DATASET Block Start
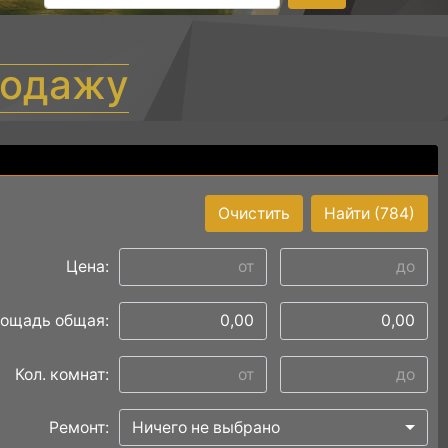
родажу
Очистить
Найти
(784)
Цена:
ощадь общая:
Кол. комнат:
Ремонт:
Ничего не выбрано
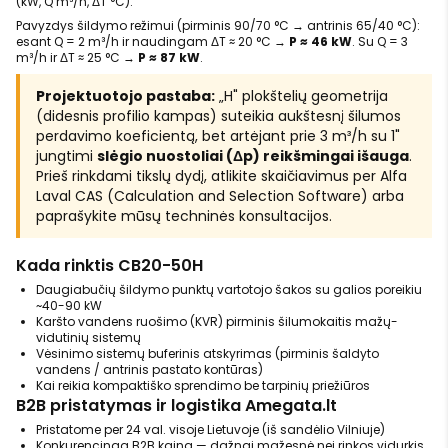
(kW, Q m³/h, ΔT °C).
Pavyzdys šildymo režimui (pirminis 90/70 °C → antrinis 65/40 °C):
esant Q = 2 m³/h ir naudingam ΔT ≈ 20 °C →
P ≈ 46 kW
. Su Q = 3
m³/h ir ΔT ≈ 25 °C →
P ≈ 87 kW
.
Projektuotojo pastaba:
„H" plokštelių geometrija
(didesnis profilio kampas) suteikia aukštesnį šilumos
perdavimo koeficientą, bet artėjant prie 3 m³/h su 1"
jungtimi
slėgio nuostoliai (Δp) reikšmingai išauga
.
Prieš rinkdami tikslų dydį, atlikite skaičiavimus per Alfa
Laval CAS (Calculation and Selection Software) arba
paprašykite mūsų techninės konsultacijos.
Kada rinktis CB20-50H
Daugiabučių šildymo punktų vartotojo šakos su galios poreikiu
~40-90 kW
Karšto vandens ruošimo (KVR) pirminis šilumokaitis mažų-
vidutinių sistemų
Vėsinimo sistemų buferinis atskyrimas (pirminis šaldyto
vandens / antrinis pastato kontūras)
Kai reikia kompaktiško sprendimo be tarpinių priežiūros
B2B pristatymas ir logistika Amegata.lt
Pristatome per 24 val. visoje Lietuvoje (iš sandėlio Vilniuje)
Konkurencinga B2B kaina — dažnai mažesnė nei rinkos vidurkis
DATASET Block End
Repeat the lines above, starting at the first and stopping after the line that holds "Prieš rinkdami tikslų", with the pictures left out.

родажу
Очистить
Найти
(784)
Цена:
ощадь общая:
Кол. комнат:
Ремонт:
Ничего не выбрано
(kW, Q m³/h, ΔT °C).
Pavyzdys šildymo režimui (pirminis 90/70 °C → antrinis 65/40 °C):
esant Q = 2 m³/h ir naudingam ΔT ≈ 20 °C →
P ≈ 46 kW
. Su Q = 3
m³/h ir ΔT ≈ 25 °C →
P ≈ 87 kW
.
Projektuotojo pastaba:
„H" plokštelių geometrija
(didesnis profilio kampas) suteikia aukštesnį šilumos
perdavimo koeficientą, bet artėjant prie 3 m³/h su 1"
jungtimi
slėgio nuostoliai (Δp) reikšmingai išauga
.
Prieš rinkdami tikslų dydį, atlikite skaičiavimus per Alfa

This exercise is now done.